Jesseca and I are in the bowels of an internet station in Da Nang. Our flight to Ho Chi Min (Saigon) has been delayed, so we have four free hours.
It's sweltering of course and the only refreshment is a brief whoosh of air from a fan mounted on a wall. The third world is another world as we know it and all expectations are best left at home. Though we tend to be our experiences and flashes of a Dominican Republic twenty years ago would fit the picture here for many things, I want to look at Vietnam on its own dusty, dingy, and dirty merit. I am not saying it is good or bad, just that it is dusty, dingy and dirty in this city.
We are swamped with street vendors, toting and touting goods of all kinds. Many in liberty scale baskets that hang from their shoulders dripping with familiar tropical fruits. I had a guanabana (soursop) the other day and the small yellow banana, what, manzanillas? I've only had one mango though I hunger for many more. I don't like to haggle.I'm reticent to bargain, but it's all a game and I've seen some very interesting things happen.
I was sitting in a clothier shop in Hoi An.

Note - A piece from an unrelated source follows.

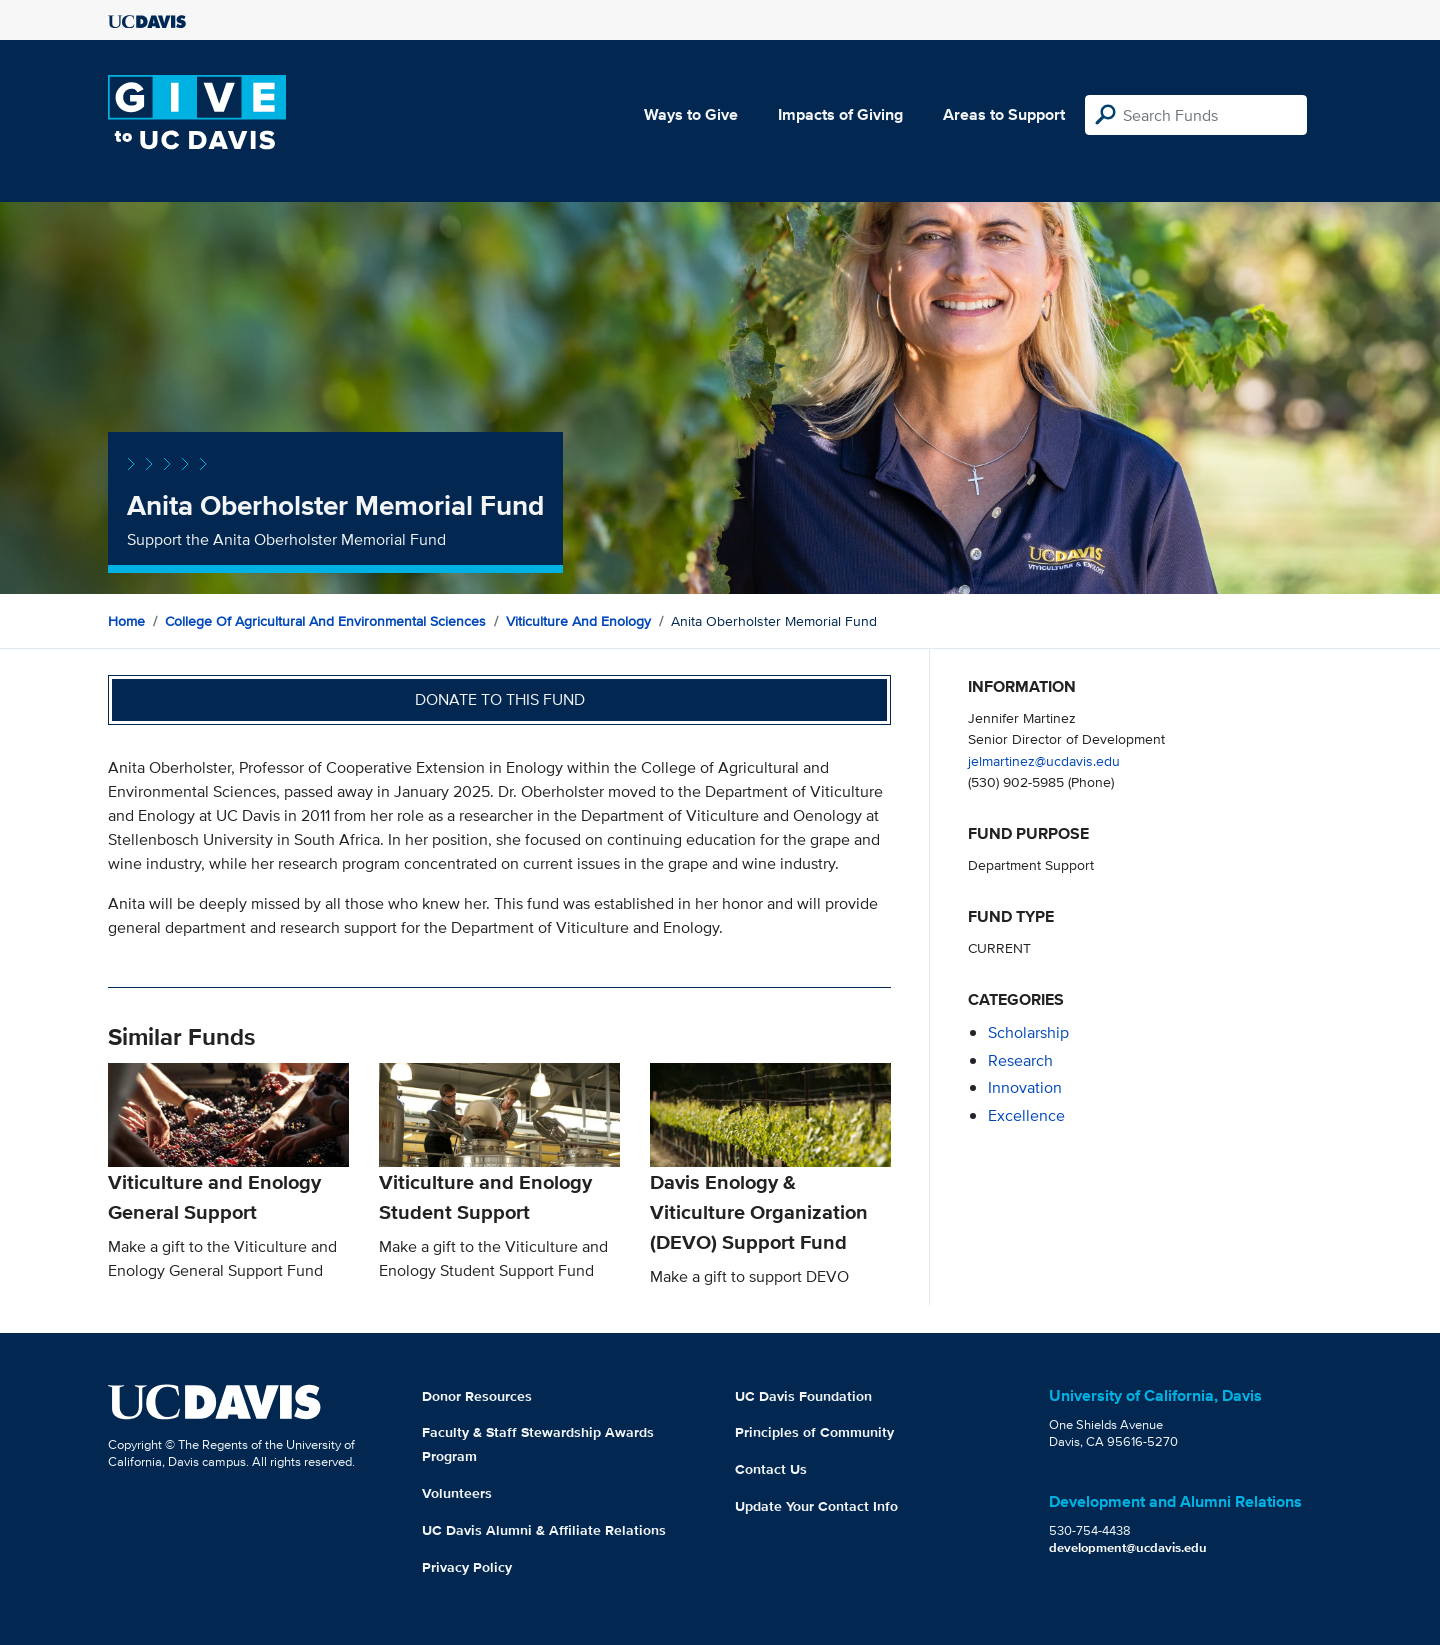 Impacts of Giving (840, 114)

Jesseca was negotiating for a pair of pants and skirt she wanted made. I already had finished ordering
two Chinese shirts, when a young girl came up and said she was ready to continue our bargaining of the day before. "It wasn't me." I told her, but she continued with the often heard hooks. "Where are you from?" she asked. "America.", my answer. "How long have you been in Hoi An?" "Three days and you?" I countered. "Fifteen
years, but I am not from Hoi An, I'm from my mother and even then we come from the moon, the sand and the stars."

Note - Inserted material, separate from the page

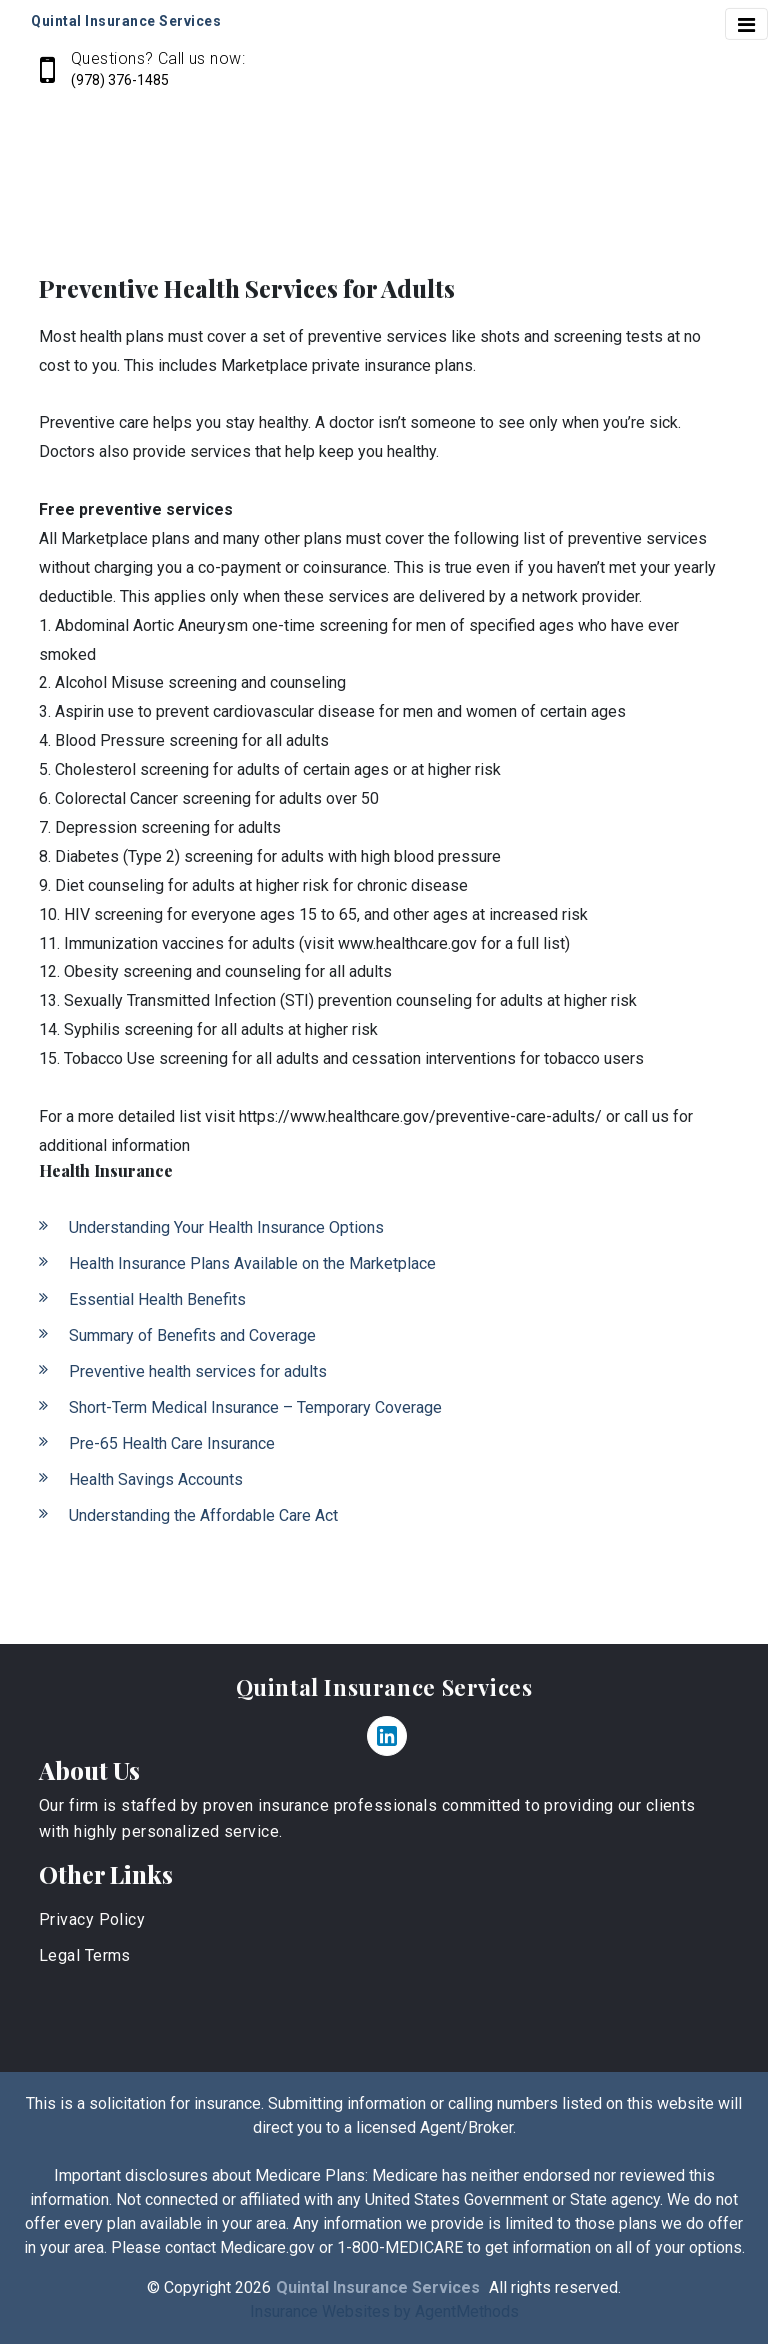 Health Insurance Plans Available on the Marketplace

Her adept English takes me aback and I ask her more questions, all the while being reeled in for the final sale. Her family you see makes the silk cards with scenes of Vietnamese life on them. Five for five dollars, but six for five now because it is "Happy Hour".
"Where did you learn your English?" "Half from school, the other
half from tourists. I listen to what they say, ask them what it means if I don't know and then I remember." "How about four dollars?" I ask, fanning the six cards across my chest. She takes the five dollar bill I offer and disappears in the ensuing chaos at my table with the seamstress and Jesseca haggling over the clothes to be made.
Out on the street, Jesseca is happy with her negotiation. I am telling her the story of the clever fifteen year old when to my right appears an old lady with the very same silk cards who says,"Hello. Madame,ten cards for a dollar?"